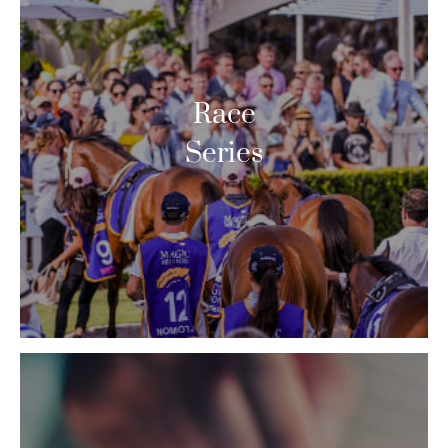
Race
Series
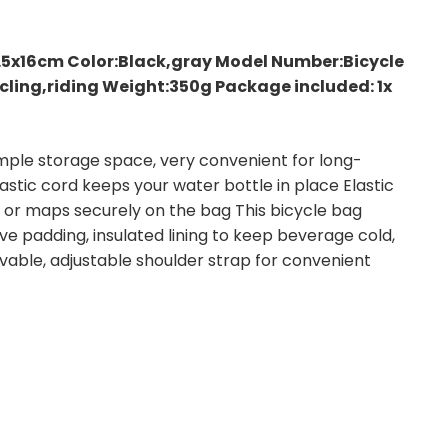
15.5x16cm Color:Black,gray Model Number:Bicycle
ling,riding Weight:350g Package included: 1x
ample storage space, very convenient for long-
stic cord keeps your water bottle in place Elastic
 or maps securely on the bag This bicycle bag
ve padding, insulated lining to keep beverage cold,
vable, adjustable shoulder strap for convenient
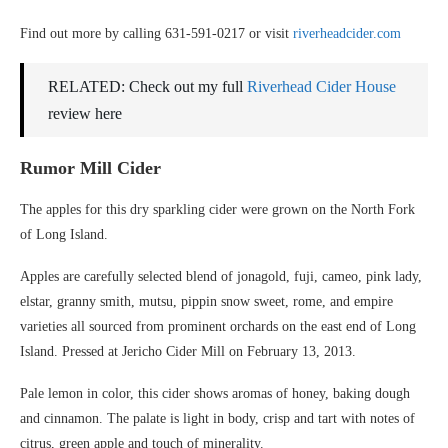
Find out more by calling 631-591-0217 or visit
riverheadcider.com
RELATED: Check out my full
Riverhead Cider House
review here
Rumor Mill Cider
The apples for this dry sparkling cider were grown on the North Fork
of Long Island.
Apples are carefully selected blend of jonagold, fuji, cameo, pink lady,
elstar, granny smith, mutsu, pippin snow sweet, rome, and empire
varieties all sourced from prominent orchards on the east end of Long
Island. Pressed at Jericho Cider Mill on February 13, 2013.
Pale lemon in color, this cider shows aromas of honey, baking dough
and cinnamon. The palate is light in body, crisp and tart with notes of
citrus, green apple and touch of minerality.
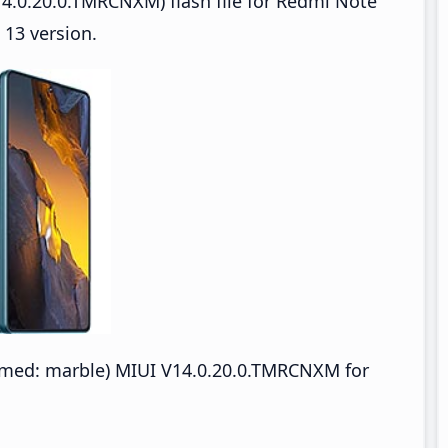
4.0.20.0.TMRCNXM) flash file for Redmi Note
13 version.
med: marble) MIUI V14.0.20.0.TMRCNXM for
* * *
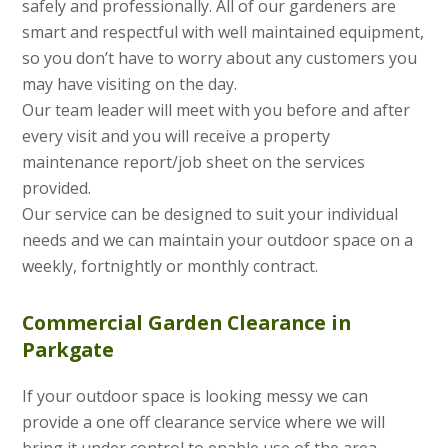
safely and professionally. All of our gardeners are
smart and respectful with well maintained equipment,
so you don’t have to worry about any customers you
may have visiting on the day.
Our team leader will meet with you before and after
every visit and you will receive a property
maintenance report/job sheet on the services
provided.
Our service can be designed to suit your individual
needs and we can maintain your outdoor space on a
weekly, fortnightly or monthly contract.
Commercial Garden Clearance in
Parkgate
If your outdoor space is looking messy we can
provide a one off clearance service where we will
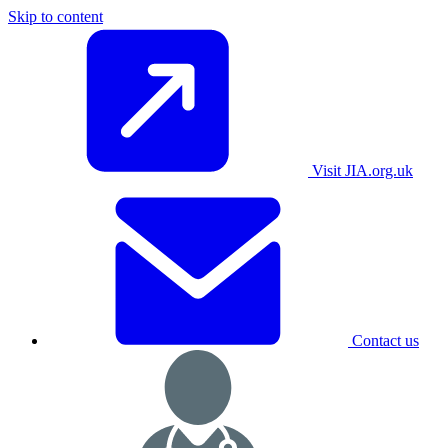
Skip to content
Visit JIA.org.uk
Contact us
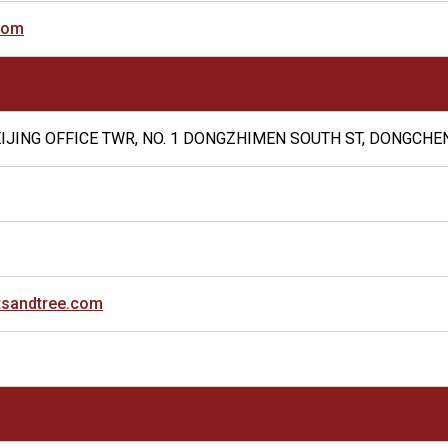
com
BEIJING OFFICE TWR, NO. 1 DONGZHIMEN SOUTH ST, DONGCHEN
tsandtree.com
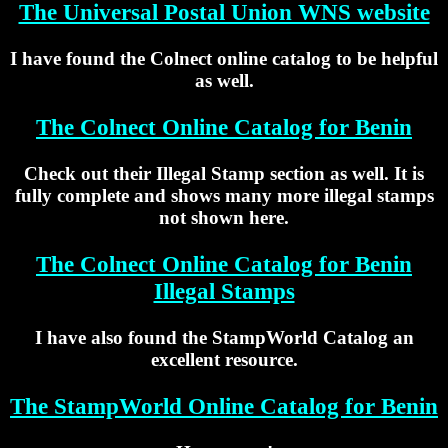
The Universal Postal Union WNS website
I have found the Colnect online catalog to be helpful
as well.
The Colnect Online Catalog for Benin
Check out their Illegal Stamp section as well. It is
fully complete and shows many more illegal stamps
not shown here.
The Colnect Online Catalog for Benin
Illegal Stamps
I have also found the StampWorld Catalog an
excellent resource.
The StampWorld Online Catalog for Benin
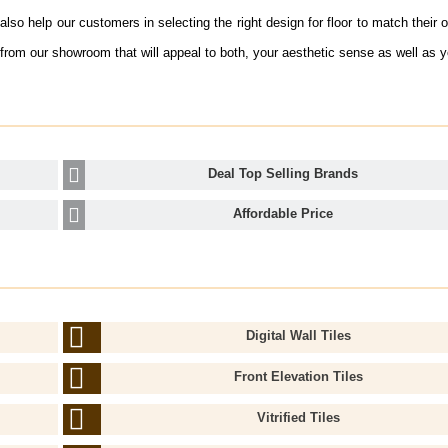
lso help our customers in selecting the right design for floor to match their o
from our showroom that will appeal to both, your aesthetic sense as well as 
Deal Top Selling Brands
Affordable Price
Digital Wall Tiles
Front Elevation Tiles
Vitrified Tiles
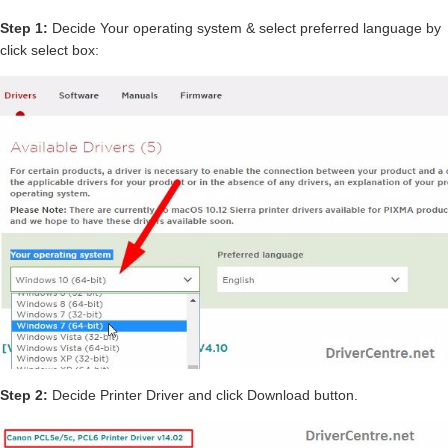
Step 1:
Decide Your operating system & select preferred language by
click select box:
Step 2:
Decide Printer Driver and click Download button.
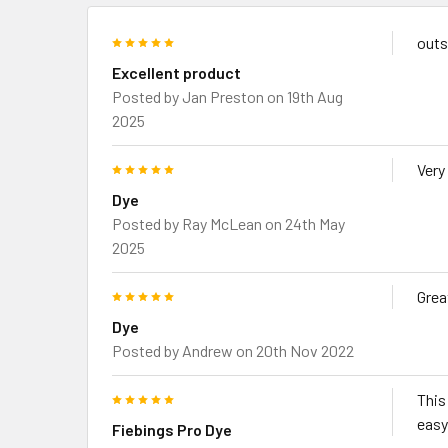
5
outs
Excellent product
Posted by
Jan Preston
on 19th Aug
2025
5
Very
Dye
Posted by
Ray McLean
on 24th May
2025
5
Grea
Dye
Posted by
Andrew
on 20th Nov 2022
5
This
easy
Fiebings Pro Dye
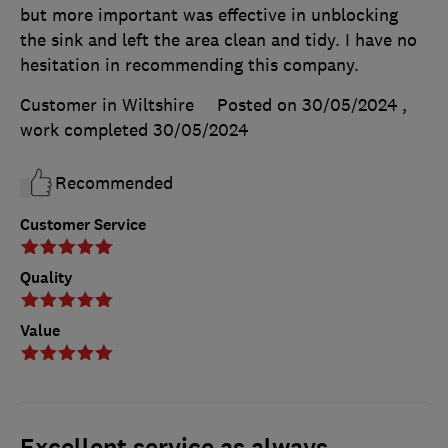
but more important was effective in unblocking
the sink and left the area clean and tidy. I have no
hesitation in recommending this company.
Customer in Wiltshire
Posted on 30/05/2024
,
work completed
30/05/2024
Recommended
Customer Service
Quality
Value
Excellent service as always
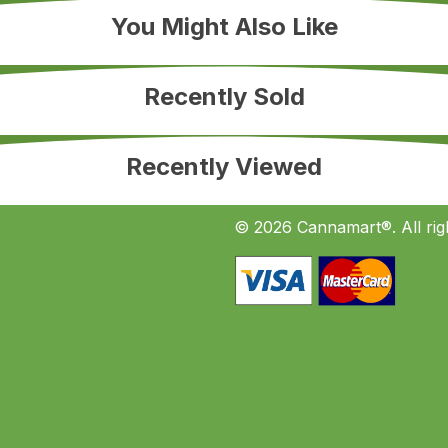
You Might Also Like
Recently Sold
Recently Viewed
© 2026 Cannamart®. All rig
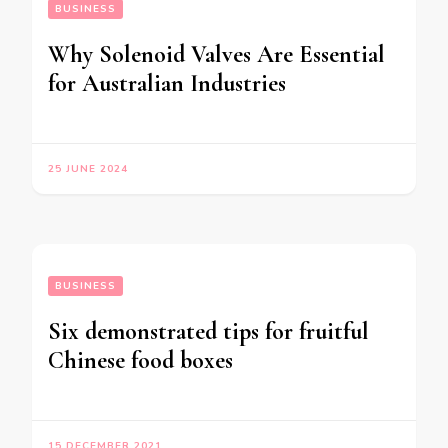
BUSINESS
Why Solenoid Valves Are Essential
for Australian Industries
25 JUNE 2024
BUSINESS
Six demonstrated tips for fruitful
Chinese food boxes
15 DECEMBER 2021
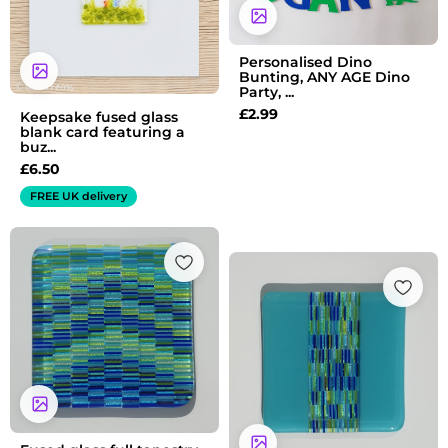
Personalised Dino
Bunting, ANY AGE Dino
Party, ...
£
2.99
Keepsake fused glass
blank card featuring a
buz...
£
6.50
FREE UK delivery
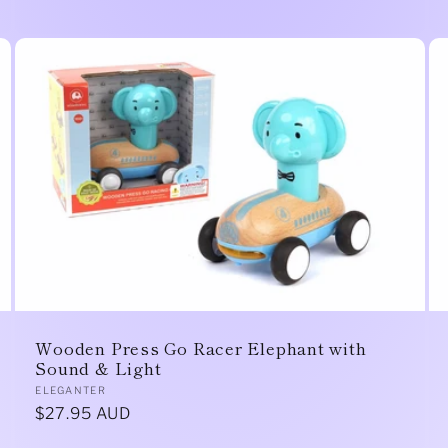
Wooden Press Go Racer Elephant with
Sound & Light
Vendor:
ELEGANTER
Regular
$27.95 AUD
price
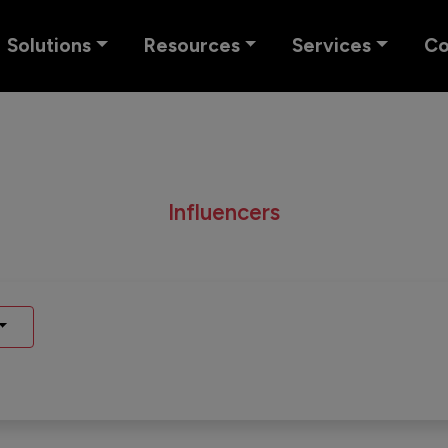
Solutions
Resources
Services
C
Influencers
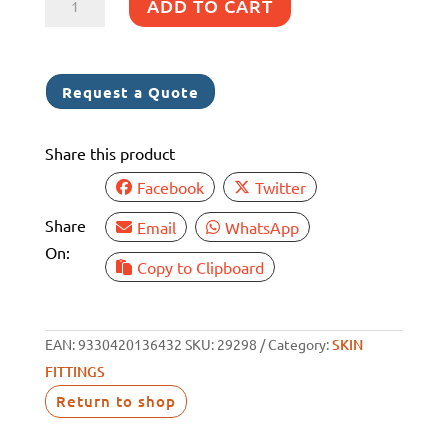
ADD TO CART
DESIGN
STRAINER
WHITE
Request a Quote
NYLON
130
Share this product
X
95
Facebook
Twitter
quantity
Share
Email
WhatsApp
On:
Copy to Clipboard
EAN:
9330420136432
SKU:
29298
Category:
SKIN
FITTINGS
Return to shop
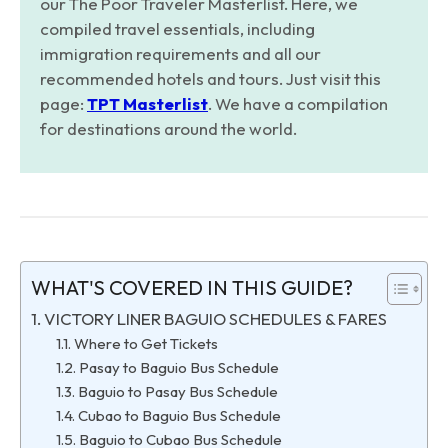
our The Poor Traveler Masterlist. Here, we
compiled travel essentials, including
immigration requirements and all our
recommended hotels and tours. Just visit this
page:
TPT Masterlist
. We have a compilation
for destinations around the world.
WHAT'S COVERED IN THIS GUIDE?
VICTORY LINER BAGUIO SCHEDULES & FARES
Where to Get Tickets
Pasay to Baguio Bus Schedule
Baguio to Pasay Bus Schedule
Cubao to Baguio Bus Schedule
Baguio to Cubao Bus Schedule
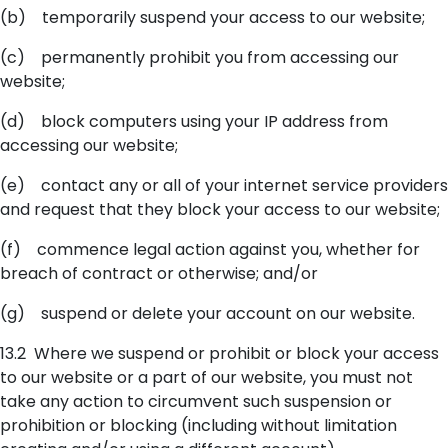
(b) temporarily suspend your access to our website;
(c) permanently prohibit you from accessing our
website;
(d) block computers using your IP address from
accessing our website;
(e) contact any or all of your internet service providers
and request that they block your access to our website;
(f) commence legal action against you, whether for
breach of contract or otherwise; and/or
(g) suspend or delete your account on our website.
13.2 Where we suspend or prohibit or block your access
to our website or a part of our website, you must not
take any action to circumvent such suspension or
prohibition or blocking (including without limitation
...
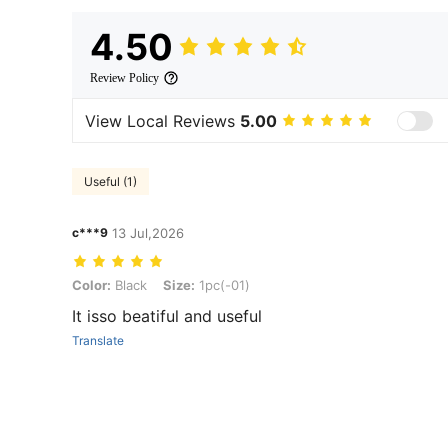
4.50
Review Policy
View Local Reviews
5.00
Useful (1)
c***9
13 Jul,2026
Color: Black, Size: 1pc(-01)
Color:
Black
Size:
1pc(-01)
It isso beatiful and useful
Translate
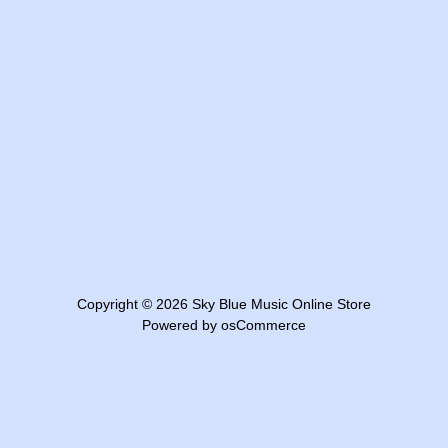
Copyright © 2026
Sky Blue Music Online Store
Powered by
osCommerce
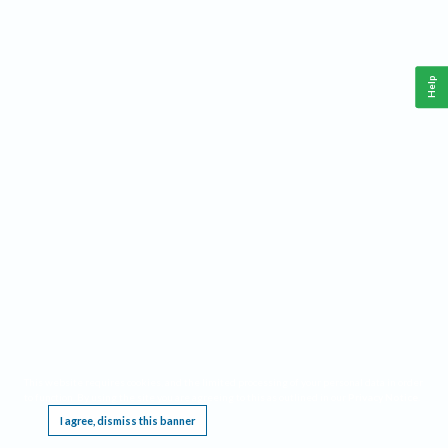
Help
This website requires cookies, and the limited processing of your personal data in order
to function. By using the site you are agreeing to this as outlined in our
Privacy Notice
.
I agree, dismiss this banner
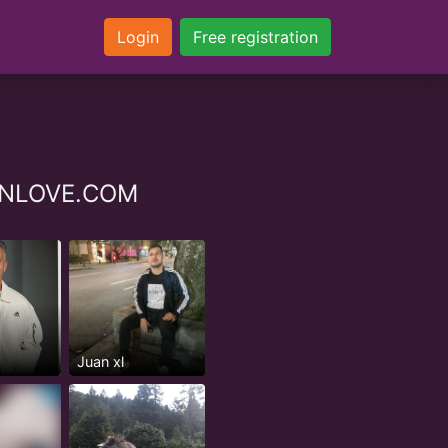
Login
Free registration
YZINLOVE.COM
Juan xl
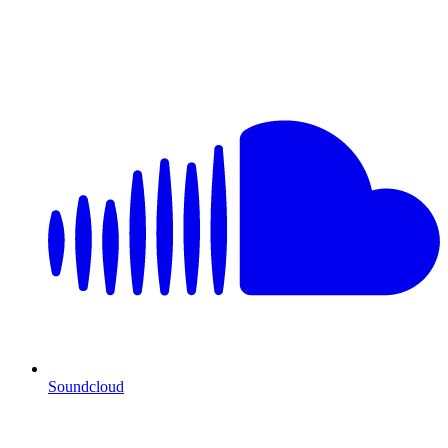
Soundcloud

# Exercise
Say how many lines of the listing above include the word "more", giving the number alone.

# Output for this exercise
3